WHAT YOU NEED TO DO: Could you filter the records below and keep only the lines with the word "your"?

(Records drawn from a dataset)
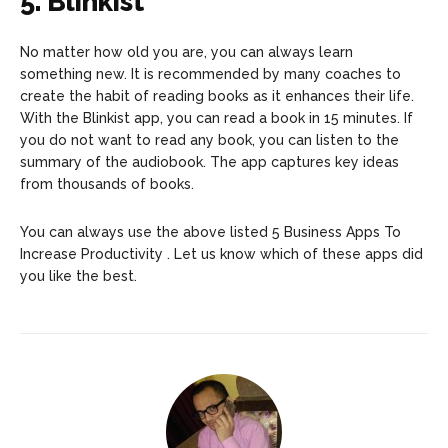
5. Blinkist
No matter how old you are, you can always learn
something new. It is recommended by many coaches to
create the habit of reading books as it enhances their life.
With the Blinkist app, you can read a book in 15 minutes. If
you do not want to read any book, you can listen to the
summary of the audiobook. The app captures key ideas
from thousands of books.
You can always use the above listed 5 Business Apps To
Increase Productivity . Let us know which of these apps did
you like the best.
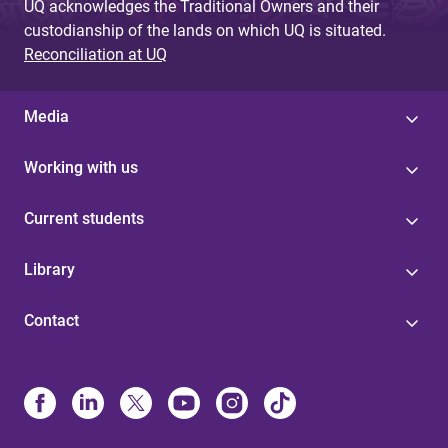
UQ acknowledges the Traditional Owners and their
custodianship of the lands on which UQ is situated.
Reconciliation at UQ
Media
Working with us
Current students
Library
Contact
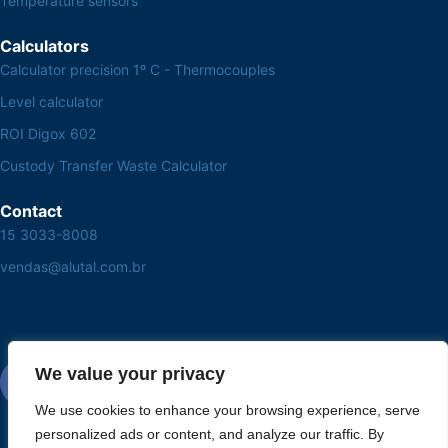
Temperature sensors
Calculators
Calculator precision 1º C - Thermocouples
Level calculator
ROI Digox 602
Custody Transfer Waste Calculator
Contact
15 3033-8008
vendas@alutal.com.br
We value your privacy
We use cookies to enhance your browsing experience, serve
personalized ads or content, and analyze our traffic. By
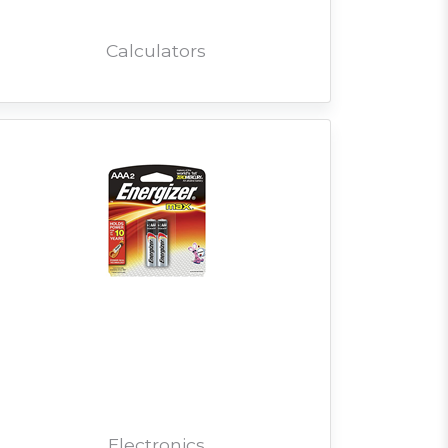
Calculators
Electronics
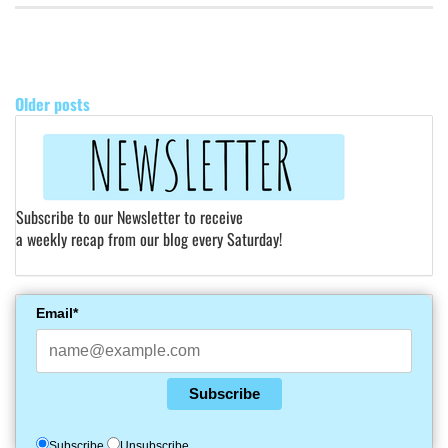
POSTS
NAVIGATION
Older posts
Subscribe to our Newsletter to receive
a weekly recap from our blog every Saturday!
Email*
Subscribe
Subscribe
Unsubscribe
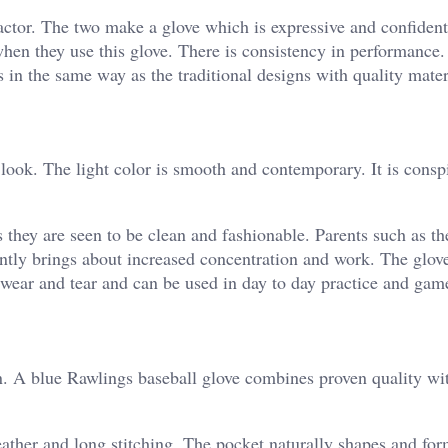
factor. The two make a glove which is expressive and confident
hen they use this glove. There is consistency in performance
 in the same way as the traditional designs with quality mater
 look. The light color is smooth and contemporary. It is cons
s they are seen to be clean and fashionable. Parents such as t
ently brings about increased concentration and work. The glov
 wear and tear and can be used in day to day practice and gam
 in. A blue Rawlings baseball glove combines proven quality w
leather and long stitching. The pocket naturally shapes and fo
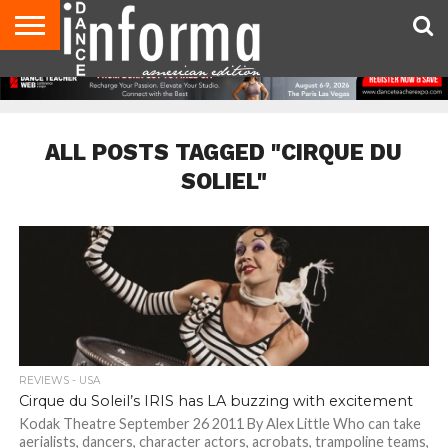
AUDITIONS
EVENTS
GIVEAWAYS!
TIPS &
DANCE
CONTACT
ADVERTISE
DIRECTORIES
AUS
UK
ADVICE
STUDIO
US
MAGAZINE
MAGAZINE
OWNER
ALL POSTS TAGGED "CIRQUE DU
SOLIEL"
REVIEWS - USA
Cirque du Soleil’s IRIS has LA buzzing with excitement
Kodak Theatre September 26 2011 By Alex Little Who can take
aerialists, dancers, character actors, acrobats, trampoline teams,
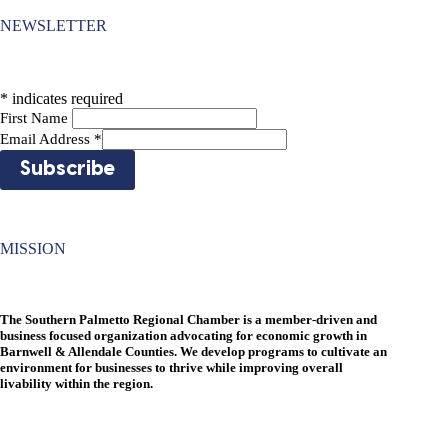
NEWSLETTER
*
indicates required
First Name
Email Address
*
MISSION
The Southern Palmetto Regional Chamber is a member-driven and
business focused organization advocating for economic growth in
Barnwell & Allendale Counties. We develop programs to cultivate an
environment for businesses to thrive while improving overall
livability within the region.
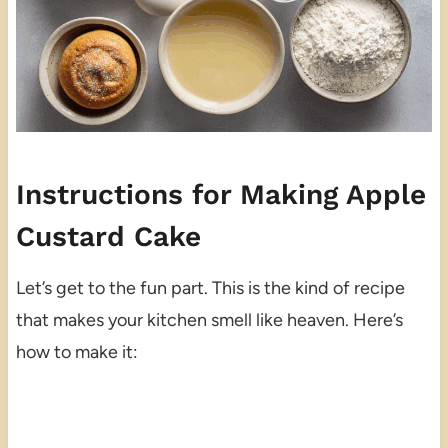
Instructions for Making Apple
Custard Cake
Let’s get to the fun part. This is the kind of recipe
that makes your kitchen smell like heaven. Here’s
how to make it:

EXPECTED OUTPUT:
We value your privacy
We use cookies to enhance your browsing experience, serve
that makes your kitchen smell like heaven. Here’s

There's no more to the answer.